THE APPARATUS
Building the Chandelier
Traditional resin application relies on pouring, brushing, or letting the medium flow organically – methods that produce the fluid, unpredictable aesthetic common to resin art.
To achieve linear precision, Paul engineered an overhead system: a suspended rack holding over 100 individual tubes, each filled with tinted resin and released simultaneously by gravity.

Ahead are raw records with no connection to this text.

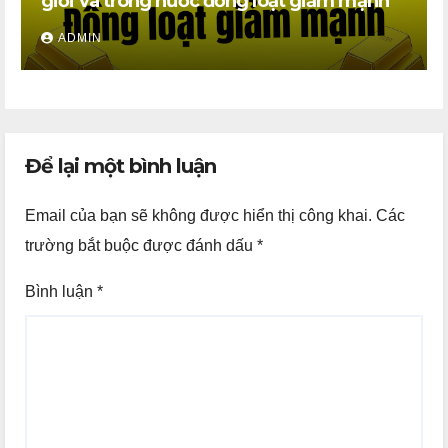
giới và trong nước đồng loạt giảm mạnh
ADMIN
Để lại một bình luận
Email của bạn sẽ không được hiển thị công khai.
Các
trường bắt buộc được đánh dấu
*
Bình luận
*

The apparatus is calibrated to his studio in Rockaway Beach. Each tube must release at the exact moment, with consistent flow rate and viscosity. A single stuck valve, uneven release, or miscalculated cure time can compromise the entire piece. There is no correcting mid-process. The work succeeds or fails in one irreversible pass.
THE PROCESS
Color Mixing and Gradient Control
Creating a smooth gradient requires dozens of individual color mixes, each calibrated to precise pigment ratios. Paul measures each batch by hand to ensure seamless transitions between hues – a process where even minor inconsistencies in saturation become visible in the final work.

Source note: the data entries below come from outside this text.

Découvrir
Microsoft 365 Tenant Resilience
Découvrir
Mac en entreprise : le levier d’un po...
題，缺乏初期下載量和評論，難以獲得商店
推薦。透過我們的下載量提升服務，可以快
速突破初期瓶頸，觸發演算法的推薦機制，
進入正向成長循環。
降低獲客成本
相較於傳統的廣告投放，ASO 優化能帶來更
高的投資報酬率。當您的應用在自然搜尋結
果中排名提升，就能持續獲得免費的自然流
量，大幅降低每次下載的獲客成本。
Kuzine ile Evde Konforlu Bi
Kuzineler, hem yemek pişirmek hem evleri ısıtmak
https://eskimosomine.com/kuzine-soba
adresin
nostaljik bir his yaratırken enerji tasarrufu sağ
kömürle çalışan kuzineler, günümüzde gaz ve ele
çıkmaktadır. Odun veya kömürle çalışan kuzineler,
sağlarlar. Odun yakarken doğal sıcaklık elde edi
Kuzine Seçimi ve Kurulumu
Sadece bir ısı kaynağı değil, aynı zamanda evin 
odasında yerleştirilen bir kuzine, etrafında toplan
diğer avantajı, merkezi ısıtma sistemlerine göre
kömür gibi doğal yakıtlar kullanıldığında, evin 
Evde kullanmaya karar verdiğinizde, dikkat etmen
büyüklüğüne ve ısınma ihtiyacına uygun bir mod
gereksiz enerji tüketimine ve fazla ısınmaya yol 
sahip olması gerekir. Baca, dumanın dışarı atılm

Resin cures rapidly once catalyst is added, which means all mixing, loading, and setup must be completed within a narrow time window. The pigment ratios affect not only color but also viscosity and cure rate, requiring adjustments to maintain consistent flow across all tubes. This synthesis of chemistry and craft is what allows the technique to produce sharp boundaries between colors – an effect resin naturally resists.